Re: v4 code gen
hi!
On Apr 23, 2010, at 2:59 AM, Terence Parr wrote:
> hi, started thinking about it...
>
> http://www.antlr.org/wiki/display/~admin/v4+code+generation
while i totally agree with the goal to reduce the number of templates
nested conditionals get messy, too.
recently i wrote a relatively simple codegenerator for a custom google
protobuf implementation, here's one of the simpler templates:
buildProtobuf(field, names) ::= <<
<if(field.transient)><! this field is computed from some other
field(s), skip it in the merge code !>
// <field;format="variableName"> is transient, no sense in serializing
it.
<else>
<if(field.repeated)>
// TODO serialize repeated fields properly, depends on the field type:
native types are fine (even if boxed), message types are not fine at
all.
<else>
<if(field.messageType)>
<! message type, we should not follow asset links !>
if (has<field;format="methodName">) {
<names.outerClassName>.<field; format="shortTypeName">.Builder
<field;format="variableName">Builder = <names.outerClassName>.<field;
format="shortTypeName">.newBuilder();
<
field
;format
="variableName">Builder.setId(get<field;format="methodName">().getId());
b.set<field;format="methodName">(<field;format="variableName">Builder);
}
<else>
<! plain native type just call protobuf builder !>
if (has<field;format="methodName">) {
b.set<field;format="methodName">(get<field;format="methodName">());
}
<endif>
<endif>
<endif>
>>
as you can see, there are only three conditions, but even those make
it icky to follow already. other parts of the template group are even
worse, and antlr seems to have even more branches in its codegen.
now, having the multiple templates is not ideal either.

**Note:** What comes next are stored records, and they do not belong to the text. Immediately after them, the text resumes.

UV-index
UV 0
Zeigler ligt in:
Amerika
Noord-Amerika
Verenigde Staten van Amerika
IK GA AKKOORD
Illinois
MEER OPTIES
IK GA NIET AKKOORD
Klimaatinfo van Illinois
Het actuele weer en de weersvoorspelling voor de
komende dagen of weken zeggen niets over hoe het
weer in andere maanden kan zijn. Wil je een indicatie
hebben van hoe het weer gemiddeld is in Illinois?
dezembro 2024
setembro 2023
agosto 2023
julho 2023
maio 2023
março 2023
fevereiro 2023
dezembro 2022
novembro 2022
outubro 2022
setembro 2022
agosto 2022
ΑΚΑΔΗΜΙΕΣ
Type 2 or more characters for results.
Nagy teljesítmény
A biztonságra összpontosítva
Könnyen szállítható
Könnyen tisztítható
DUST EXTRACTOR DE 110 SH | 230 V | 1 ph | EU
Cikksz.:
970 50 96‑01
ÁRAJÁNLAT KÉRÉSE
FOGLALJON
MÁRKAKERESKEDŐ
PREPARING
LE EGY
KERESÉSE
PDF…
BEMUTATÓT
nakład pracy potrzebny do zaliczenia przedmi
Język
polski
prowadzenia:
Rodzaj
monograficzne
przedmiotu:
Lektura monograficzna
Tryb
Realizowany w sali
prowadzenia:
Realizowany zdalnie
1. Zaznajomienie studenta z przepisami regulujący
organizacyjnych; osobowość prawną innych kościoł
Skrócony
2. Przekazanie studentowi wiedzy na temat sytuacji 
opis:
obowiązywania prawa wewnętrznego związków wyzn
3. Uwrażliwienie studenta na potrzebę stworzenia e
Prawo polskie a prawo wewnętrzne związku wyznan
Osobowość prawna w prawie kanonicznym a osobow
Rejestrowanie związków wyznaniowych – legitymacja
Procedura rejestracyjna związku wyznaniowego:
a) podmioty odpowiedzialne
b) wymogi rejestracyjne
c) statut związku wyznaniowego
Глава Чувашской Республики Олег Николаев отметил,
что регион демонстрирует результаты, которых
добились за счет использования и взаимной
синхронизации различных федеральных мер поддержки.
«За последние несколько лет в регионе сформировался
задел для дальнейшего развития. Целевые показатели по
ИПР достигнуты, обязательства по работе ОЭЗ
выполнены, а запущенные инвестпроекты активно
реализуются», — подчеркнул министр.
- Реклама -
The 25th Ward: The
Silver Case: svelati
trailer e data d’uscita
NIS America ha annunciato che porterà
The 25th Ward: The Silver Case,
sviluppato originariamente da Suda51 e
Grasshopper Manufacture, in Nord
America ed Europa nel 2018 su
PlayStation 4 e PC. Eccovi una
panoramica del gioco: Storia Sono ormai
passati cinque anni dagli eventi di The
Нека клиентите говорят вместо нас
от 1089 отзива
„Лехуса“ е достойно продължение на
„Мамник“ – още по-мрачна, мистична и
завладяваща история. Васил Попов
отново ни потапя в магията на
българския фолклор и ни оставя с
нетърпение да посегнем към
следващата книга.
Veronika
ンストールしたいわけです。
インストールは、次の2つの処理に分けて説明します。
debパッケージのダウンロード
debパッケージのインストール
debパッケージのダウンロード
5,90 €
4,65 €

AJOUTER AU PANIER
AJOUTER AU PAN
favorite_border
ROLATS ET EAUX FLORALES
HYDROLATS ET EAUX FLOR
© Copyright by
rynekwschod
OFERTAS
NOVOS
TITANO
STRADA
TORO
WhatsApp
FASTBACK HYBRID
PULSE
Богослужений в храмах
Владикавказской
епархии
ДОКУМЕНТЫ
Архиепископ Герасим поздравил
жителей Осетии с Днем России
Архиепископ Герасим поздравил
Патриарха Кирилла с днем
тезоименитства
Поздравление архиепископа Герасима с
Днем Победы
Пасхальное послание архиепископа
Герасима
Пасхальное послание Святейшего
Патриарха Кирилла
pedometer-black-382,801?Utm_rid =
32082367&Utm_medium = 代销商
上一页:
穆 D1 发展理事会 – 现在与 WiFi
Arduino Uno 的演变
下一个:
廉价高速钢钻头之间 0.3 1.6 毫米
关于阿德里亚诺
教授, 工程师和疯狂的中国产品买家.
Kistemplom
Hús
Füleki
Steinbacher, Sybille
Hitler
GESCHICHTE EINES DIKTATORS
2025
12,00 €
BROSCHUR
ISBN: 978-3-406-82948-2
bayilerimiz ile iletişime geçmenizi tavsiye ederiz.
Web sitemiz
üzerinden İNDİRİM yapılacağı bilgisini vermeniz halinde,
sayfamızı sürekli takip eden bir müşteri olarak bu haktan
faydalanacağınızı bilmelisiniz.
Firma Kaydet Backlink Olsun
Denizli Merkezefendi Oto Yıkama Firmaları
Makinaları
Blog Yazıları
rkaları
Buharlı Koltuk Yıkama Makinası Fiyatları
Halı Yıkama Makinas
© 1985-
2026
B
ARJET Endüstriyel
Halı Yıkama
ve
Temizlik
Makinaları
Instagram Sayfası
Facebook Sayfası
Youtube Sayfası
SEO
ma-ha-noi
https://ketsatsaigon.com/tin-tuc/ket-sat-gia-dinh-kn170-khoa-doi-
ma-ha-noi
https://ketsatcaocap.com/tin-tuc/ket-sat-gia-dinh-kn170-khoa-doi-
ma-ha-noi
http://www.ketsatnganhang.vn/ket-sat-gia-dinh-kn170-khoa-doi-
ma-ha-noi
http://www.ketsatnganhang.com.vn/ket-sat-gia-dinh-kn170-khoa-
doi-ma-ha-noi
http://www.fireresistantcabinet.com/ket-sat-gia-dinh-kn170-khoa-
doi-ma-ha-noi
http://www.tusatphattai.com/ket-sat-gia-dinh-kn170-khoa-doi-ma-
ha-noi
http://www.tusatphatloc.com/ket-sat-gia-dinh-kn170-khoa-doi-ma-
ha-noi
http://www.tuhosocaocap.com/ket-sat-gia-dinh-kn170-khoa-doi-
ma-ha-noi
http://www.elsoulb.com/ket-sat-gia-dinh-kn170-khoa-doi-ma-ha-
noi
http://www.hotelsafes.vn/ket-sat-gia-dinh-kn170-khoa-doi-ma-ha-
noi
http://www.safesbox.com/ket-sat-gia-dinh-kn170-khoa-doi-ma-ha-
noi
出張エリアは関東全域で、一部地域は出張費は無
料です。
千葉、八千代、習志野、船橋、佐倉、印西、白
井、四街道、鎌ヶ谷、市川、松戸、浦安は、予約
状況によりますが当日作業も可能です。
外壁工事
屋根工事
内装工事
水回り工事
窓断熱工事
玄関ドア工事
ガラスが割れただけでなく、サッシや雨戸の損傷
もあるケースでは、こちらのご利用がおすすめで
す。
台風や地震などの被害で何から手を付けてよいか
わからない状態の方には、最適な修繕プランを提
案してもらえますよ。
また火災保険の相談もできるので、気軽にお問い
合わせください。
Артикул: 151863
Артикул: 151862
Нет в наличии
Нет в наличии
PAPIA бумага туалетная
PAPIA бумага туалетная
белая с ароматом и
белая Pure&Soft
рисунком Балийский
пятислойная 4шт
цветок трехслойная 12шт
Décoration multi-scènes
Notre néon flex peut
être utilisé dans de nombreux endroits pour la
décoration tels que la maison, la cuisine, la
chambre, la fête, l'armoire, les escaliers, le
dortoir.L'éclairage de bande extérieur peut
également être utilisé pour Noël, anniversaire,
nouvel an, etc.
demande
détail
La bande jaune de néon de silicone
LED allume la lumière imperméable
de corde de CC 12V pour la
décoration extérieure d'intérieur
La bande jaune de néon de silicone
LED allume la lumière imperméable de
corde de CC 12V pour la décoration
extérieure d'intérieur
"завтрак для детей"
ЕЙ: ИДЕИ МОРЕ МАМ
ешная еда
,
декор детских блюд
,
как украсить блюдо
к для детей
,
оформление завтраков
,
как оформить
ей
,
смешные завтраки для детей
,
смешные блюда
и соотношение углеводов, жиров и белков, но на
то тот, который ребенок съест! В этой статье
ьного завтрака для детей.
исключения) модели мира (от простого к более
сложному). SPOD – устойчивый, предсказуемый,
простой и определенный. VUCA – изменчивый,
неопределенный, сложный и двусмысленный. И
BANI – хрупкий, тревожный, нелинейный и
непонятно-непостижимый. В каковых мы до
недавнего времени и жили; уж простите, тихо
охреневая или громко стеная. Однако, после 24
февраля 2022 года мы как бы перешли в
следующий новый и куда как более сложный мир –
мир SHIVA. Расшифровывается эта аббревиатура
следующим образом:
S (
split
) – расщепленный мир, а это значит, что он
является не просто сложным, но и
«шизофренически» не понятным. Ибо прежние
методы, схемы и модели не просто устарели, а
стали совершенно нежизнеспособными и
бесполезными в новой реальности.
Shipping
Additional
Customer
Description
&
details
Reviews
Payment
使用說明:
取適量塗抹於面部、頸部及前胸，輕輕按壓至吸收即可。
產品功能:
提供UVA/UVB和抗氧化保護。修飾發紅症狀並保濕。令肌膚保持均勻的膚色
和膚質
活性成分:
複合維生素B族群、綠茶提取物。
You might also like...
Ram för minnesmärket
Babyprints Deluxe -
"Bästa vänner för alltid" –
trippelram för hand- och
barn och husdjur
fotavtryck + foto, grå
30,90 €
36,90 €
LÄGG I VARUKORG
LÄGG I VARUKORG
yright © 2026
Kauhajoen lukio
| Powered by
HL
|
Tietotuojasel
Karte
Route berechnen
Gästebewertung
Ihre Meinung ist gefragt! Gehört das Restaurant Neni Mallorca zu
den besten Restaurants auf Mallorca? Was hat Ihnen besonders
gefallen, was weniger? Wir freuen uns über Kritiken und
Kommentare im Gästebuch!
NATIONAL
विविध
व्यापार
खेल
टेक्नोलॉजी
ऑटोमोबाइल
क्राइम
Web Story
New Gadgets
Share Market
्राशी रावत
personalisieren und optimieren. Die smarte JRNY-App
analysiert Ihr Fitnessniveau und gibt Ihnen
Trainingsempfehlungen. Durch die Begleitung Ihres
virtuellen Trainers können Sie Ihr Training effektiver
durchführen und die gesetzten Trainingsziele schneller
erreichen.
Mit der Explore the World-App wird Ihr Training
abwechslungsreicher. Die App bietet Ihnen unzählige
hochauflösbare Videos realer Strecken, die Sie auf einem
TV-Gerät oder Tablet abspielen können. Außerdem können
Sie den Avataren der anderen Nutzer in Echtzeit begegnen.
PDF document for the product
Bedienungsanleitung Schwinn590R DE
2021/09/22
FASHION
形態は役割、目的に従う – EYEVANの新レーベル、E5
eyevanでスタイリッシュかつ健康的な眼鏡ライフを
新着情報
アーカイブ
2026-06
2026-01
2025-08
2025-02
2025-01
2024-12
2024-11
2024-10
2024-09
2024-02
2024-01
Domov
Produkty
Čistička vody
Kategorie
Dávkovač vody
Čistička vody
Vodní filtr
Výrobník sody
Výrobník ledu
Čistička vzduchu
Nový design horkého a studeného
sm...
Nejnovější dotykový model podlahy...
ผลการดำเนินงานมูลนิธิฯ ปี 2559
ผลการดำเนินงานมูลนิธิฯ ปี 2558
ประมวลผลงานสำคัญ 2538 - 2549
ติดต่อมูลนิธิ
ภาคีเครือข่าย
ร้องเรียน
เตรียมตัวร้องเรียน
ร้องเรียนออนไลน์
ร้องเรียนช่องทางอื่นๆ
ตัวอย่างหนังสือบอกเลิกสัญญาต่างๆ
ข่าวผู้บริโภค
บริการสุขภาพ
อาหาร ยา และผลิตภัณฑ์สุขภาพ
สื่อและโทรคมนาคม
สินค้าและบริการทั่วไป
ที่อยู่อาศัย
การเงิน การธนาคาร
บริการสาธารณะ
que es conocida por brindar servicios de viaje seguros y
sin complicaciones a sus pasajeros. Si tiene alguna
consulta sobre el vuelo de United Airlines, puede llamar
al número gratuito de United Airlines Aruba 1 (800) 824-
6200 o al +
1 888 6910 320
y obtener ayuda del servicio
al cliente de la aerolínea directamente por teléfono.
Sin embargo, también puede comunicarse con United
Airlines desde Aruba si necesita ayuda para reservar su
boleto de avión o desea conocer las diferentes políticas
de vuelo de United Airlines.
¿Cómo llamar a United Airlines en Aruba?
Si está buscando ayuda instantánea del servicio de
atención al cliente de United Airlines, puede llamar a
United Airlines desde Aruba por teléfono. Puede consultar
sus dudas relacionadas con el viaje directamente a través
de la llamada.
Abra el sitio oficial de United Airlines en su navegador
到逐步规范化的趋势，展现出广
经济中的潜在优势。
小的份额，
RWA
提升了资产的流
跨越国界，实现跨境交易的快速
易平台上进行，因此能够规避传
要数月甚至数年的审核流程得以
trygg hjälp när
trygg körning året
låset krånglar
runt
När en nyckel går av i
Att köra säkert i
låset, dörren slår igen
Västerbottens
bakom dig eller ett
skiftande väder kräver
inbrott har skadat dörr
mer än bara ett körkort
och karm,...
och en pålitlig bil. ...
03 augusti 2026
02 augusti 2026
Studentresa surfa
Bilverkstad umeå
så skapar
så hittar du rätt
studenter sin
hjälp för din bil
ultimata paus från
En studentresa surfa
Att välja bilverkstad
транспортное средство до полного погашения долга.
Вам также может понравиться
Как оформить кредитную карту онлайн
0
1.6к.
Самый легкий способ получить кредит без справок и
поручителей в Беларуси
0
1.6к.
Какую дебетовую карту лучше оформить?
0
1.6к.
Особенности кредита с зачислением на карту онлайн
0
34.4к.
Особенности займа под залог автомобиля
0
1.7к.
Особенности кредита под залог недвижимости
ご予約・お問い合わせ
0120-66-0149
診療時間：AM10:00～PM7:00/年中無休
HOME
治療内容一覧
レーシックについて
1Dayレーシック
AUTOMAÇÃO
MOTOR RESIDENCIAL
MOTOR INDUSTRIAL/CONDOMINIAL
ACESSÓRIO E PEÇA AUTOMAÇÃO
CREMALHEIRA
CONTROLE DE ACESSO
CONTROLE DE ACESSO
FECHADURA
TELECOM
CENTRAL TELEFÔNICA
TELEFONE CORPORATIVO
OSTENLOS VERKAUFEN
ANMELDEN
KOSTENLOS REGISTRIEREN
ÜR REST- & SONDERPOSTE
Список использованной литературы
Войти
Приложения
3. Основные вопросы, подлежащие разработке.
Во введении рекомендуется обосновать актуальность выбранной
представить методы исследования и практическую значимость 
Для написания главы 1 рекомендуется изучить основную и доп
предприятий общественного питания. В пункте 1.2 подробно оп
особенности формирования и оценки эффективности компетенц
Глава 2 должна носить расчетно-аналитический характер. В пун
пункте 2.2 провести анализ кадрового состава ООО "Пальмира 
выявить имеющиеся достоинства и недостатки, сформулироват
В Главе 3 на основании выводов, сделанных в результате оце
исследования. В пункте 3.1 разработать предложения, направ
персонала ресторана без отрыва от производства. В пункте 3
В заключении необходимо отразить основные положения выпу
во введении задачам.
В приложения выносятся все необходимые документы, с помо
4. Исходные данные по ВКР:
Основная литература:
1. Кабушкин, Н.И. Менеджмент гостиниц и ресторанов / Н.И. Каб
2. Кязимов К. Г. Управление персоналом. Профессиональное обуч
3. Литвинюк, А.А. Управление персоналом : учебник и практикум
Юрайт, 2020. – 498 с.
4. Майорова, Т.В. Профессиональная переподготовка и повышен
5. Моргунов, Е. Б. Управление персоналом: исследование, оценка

part of the problem stems from not being able to tell which template
applies in which circumstance.
in the past i've tried to model templates after classes or methods,
having one template for each variant of the template output, much like
antlr does it today (although the division in the code isn't as clear
in antlr3 today).
what i've noticed in that approach is that there are often large
chunks of text that are common between multiple templates. the next
step was to factor those common parts out, but unfortunately that
usually made it almost incomprehensible, too,
not to mention that it very closely ties the template structure to the
code structure. but that's only going to be a problem if one can
anticipate major refactorings in the code. we can probably ignore that
because antlrs code generator is likely
to be pretty stable over time.
i've also noticed that proliferation of setAttribute() calls makes it
much much harder to follow what's going on, totally agree with passing
in sensible objects.
most of the time i'm passing in the model objects directly, once in a
while i'm wrapping several model objects in "view controller" objects,
just to be able to access related data in the templates without
requiring me to change my model.
perhaps a sensible approach would be to have a hierarchy of "token ref
representation" classes, which get instantiated depending on the
context of that token reference (that would be some decision in a tree
walker, i guess).
otoh, that would be a 1-to-1 relationship with the number of templates
again :(
but effectively most of the tokenref templates already are factored
out a lot, referring to one another and other common elements like
listLabel.
i think that just by introducing some representation classes the
templates would become much simpler, for example take the various
matching templates like lexerStringRef, wildcard et al:
they all have an <if(label)>...<endif> clause. by passing in a label
representation object, instead of the label string, that could
collapse down to <label>, pushing some of the logic back into the code
generator.
it's entirely feasible to have a "null label" that expands to the
empty string, if there is no label.
i guess that once you start looking for ifs many of them are actually
of this kind.
another example: wildcardChar vs wildcardCharListLabel. the latter is
a superset of the former, but now you have two templates instead of
one, instead of always assuming there is a listlabel, even if that
might be the null listlabel.
probably i've been chasing templace invocation chains for too long ;)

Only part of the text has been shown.